EXERCISE AIM: Look below for the line with "இல்லை - ஓபிஎஸ்" and the line with "35enne di Abriola, scomparso"; repeat exactly those two lines and all lines between them, but no pictures.

● ● ●

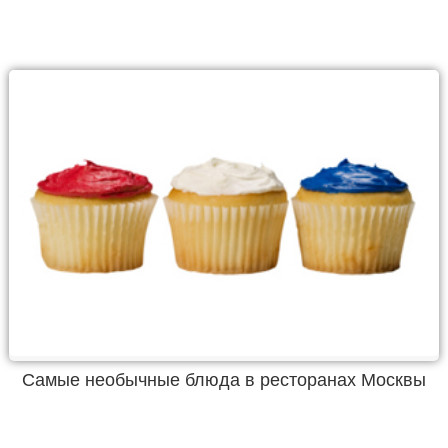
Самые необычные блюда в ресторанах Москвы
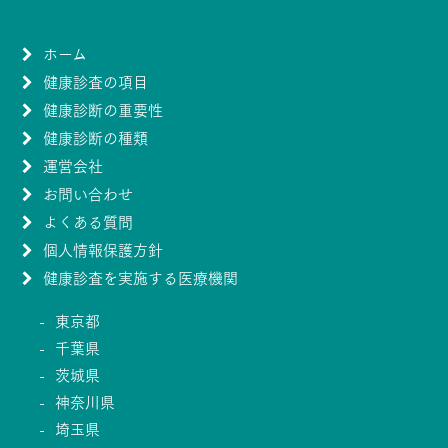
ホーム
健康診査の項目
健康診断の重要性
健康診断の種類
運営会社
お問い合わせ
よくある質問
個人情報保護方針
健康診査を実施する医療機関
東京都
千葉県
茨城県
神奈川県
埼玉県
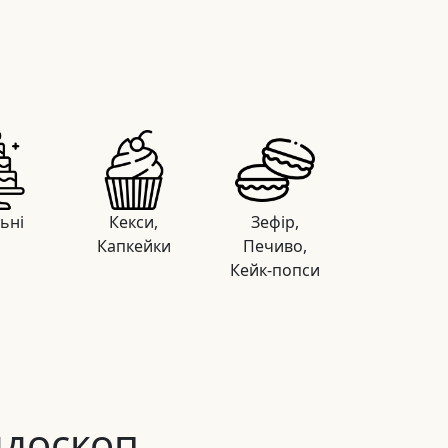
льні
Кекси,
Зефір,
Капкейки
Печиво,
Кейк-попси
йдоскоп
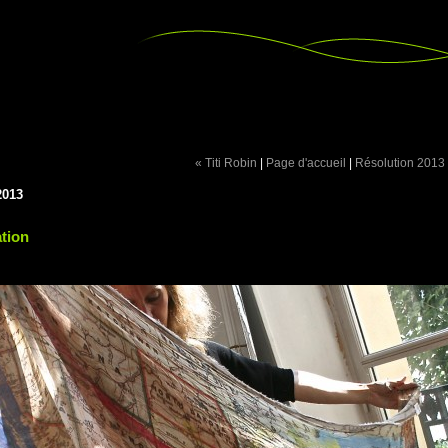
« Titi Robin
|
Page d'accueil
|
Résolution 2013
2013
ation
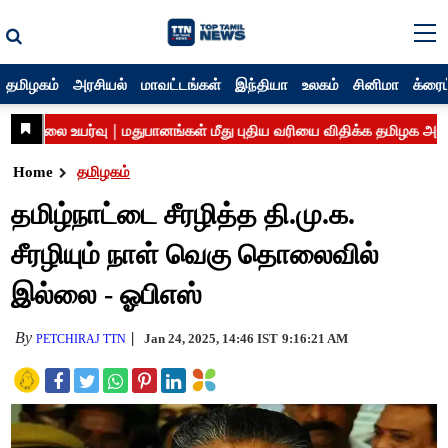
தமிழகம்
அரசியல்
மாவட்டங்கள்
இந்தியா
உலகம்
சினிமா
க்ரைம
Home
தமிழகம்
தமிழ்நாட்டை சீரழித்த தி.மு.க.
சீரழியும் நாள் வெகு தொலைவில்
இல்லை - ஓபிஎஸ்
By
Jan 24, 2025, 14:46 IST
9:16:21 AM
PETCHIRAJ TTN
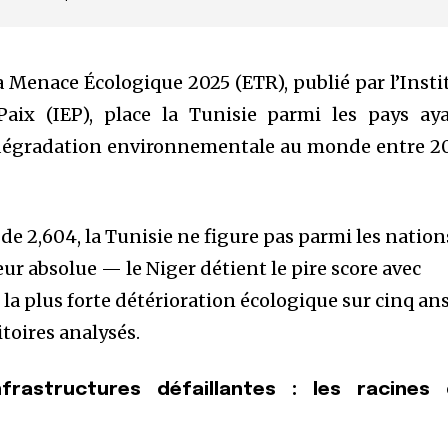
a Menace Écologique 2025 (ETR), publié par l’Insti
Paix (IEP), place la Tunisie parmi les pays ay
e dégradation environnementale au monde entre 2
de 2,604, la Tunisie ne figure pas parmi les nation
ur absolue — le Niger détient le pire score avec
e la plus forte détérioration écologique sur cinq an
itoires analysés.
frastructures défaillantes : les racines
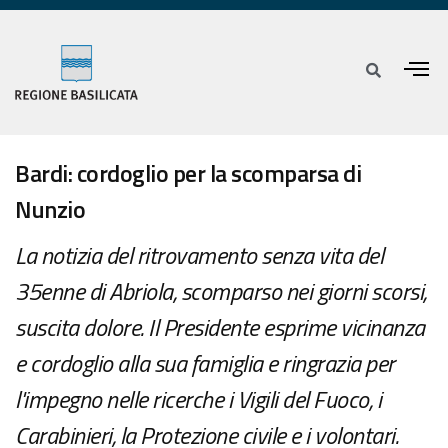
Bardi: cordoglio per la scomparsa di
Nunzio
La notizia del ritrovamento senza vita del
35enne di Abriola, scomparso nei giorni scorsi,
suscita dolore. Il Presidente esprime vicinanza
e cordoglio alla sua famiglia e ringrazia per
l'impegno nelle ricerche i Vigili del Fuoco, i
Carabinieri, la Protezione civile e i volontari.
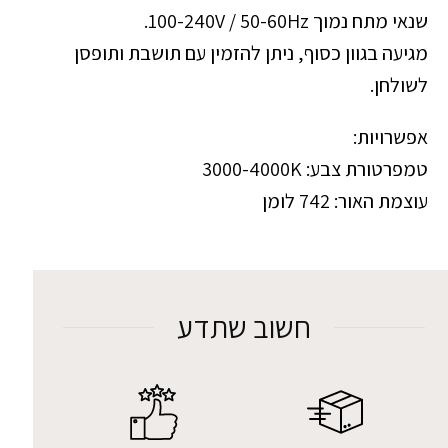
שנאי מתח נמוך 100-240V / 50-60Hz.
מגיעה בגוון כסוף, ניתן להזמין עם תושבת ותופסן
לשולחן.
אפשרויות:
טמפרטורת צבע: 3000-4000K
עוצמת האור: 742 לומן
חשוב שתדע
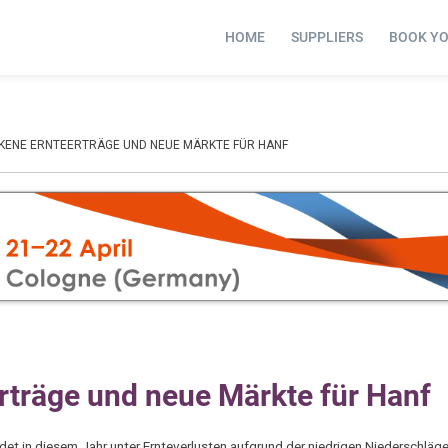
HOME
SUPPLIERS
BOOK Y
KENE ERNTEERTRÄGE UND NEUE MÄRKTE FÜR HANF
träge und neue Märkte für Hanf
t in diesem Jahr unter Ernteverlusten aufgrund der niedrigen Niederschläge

● ● ●

ANSWER FOR THIS EXERCISE:
இல்லை - ஓபிஎஸ்
By
Jan 24, 2025, 14:46 IST
9:16:21 AM
PETCHIRAJ TTN
a Menace Écologique 2025 (ETR), publié par l’Insti
Paix (IEP), place la Tunisie parmi les pays ay
e dégradation environnementale au monde entre 2
de 2,604, la Tunisie ne figure pas parmi les nation
ur absolue — le Niger détient le pire score avec
e la plus forte détérioration écologique sur cinq an
itoires analysés.
frastructures défaillantes : les racines
Bardi: cordoglio per la scomparsa di
Nunzio
La notizia del ritrovamento senza vita del
35enne di Abriola, scomparso nei giorni scorsi,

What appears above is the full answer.